The Place: La Cocina Economica The Food: Traditional Sonoran The Backstory: Family-owned for the past seven years. The Price: Just under $8 for a full lunch.

See also: La Cocina Economica: Lunch $10 and Under

Victor Becerra stands behind the counter of La Cocina Economica, ready and waiting for hungry customers to walk in. With a polite smile, the 18-year-old son of La Cocina's owners waits on customers -- doing everything from taking orders to busing tables and carrying out food.

"It's my dad's restaurant," he says. So, naturally, he chips in and does his part for the family business.

His father, whom Victor is named after, opened the 16th Street Mexican restaurant seven years ago, and they've been going strong since. "My uncle owns a restaurant in San Diego -- so my dad starting learning about the business and, eventually, my mom convinced him he should open one up for himself."

Along came La Cocina Economica -- a 40-seat restaurant with so much on the menu, it's hard not to go every day. Even better than that, though, is that it's cheap. I'm not done yet. Ready? It's actually delicious. Loads of variety. Easy on your wallet. And delicious.

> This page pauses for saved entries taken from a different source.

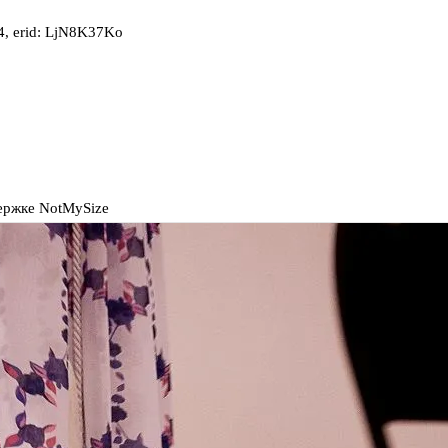
, erid: LjN8K37Ko
ержке NotMySize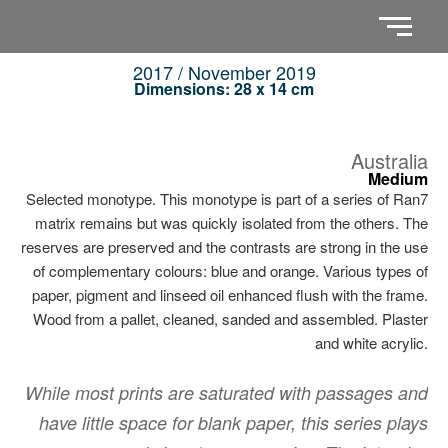
2017 / November 2019
Dimensions: 28 x 14 cm
Australia
Medium
Selected monotype. This monotype is part of a series of Ran7
matrix remains but was quickly isolated from the others. The
reserves are preserved and the contrasts are strong in the use
of complementary colours: blue and orange. Various types of
paper, pigment and linseed oil enhanced flush with the frame.
Wood from a pallet, cleaned, sanded and assembled. Plaster
and white acrylic.
While most prints are saturated with passages and
have little space for blank paper, this series plays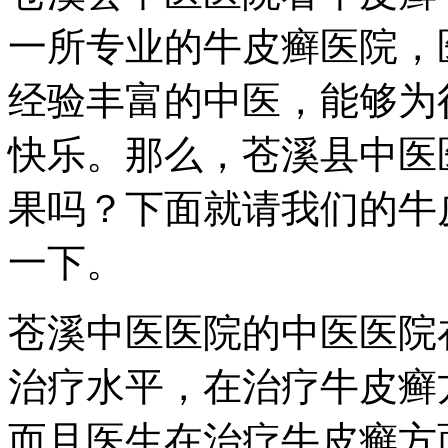
一所专业的牛皮癣医院，
经验丰富的中医，能够为
快乐。那么，苍溪县中医
果吗？下面就请我们的牛
一下。
苍溪中医医院的中医医院
治疗水平，在治疗牛皮癣
而且医生在治疗牛皮癣方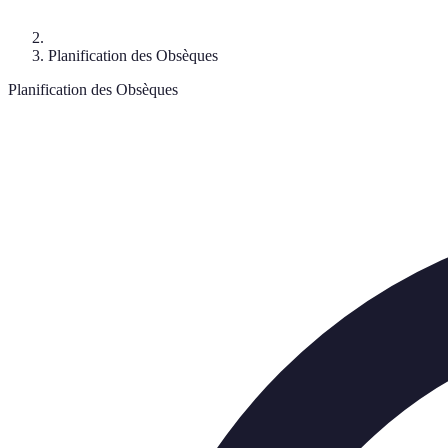
Planification des Obsèques
Planification des Obsèques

Life couldn't be sweeter.

While it was impossible to try the whole menu (give us a month, though, and then get back to us), I did try to hard rolled tacos (flautas) and cheese enchiladas in salsa roja.

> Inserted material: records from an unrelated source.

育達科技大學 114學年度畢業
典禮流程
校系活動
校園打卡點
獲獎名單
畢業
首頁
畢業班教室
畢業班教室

I'm not typically a fan of fried tortillas -- anything fried bothers me. But on this day, I figured it couldn't hurt to try the flautas -- more especially because there were three in an order with rice and beans for a little under eight bucks. They. Were. Delicious. Tender shredded chicken inside. Fresh (and simple!) guacamole, crema, and crumbled queso on the outside. The meal really couldn't be beat, but to top everything off, my agua de jamaica tasted like it didn't come from a powder. Victory.

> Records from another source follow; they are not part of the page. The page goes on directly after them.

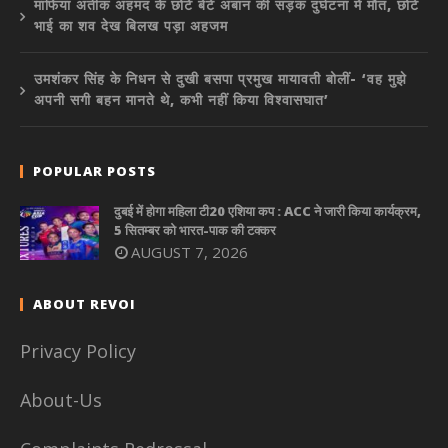
माफिया अतीक अहमद के छोटे बेटे अबान की सड़क दुर्घटना में मौत, छोटे
भाई का शव देख बिलख पड़ा अहजम
उमशंकर सिंह के निधन से दुखी बसपा प्रमुख मायावती बोलीं- ‘वह मुझे
अपनी सगी बहन मानते थे, कभी नहीं किया विश्वासघात’
POPULAR POSTS
दुबई में होगा महिला टी20 एशिया कप : ACC ने जारी किया कार्यक्रम,
5 सितम्बर को भारत-पाक की टक्कर
AUGUST 7, 2026
ABOUT REVOI
Privacy Policy
About-Us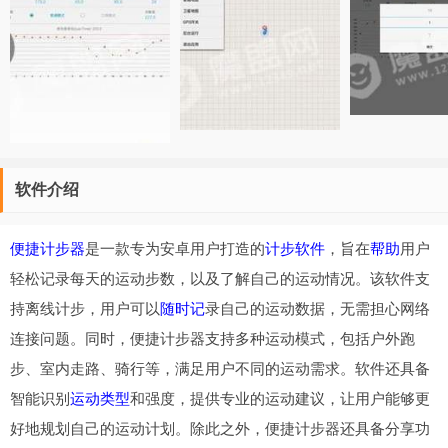
软件介绍
便捷计步器
是一款专为安卓用户打造的
计步软件
，旨在
帮助
用户
轻松记录每天的运动步数，以及了解自己的运动情况。该软件支
持离线计步，用户可以
随时记
录自己的运动数据，无需担心网络
连接问题。同时，便捷计步器支持多种运动模式，包括户外跑
步、室内走路、骑行等，满足用户不同的运动需求。软件还具备
智能识别
运动类型
和强度，提供专业的运动建议，让用户能够更
好地规划自己的运动计划。除此之外，便捷计步器还具备分享功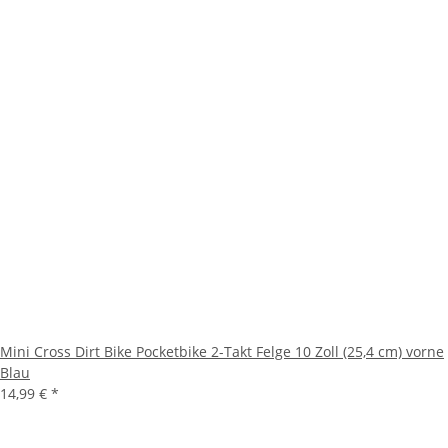
Mini Cross Dirt Bike Pocketbike 2-Takt Felge 10 Zoll (25,4 cm) vorne
Blau
14,99 €
*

A friend's enchiladas (under $6, and also came with rice and beans) were also delicious. When I go back, I may have to order both and decide which to eat there, and which to take home. The salsa roja tasted like they put a few splashes of Valentin hot sauce, with a very rustic spice to them.

The restaurant itself is vibrant and colorful -- it's obvious someone put some thought in the decor. The interior lies somewhere between a colorful piñata and my grandfather's old living room in Mexico. It's homey inside.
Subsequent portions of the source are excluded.